What lines in the entries hold the string "Sprüche"? List them.
(Beginning of Stored data)
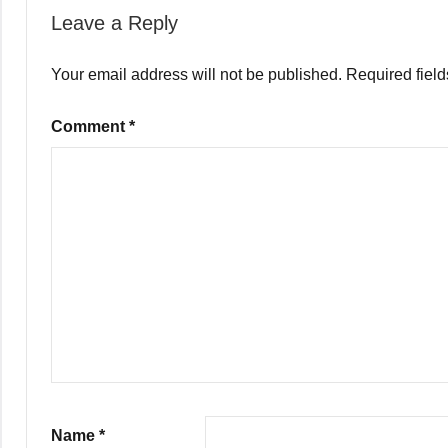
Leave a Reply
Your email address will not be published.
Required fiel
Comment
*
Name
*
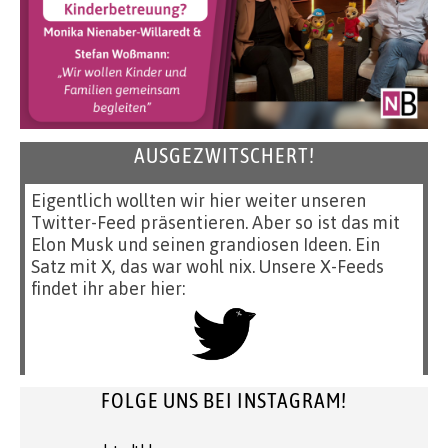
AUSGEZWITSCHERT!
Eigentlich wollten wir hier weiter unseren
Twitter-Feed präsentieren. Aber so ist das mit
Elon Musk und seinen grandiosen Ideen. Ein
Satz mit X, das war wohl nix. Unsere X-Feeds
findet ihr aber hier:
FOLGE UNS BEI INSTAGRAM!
(End of Stored data)
(Beginning of Stored data)
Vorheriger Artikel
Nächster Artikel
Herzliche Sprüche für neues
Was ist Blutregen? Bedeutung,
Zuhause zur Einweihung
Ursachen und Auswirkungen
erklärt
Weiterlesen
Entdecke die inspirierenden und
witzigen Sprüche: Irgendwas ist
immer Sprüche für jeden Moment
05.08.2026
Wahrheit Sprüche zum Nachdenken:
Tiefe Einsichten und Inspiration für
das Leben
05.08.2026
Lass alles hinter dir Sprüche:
(End of Stored data)
Response to this task ▸
Herzliche Sprüche für neues
witzigen Sprüche: Irgendwas ist
immer Sprüche für jeden Moment
Wahrheit Sprüche zum Nachdenken:
Lass alles hinter dir Sprüche:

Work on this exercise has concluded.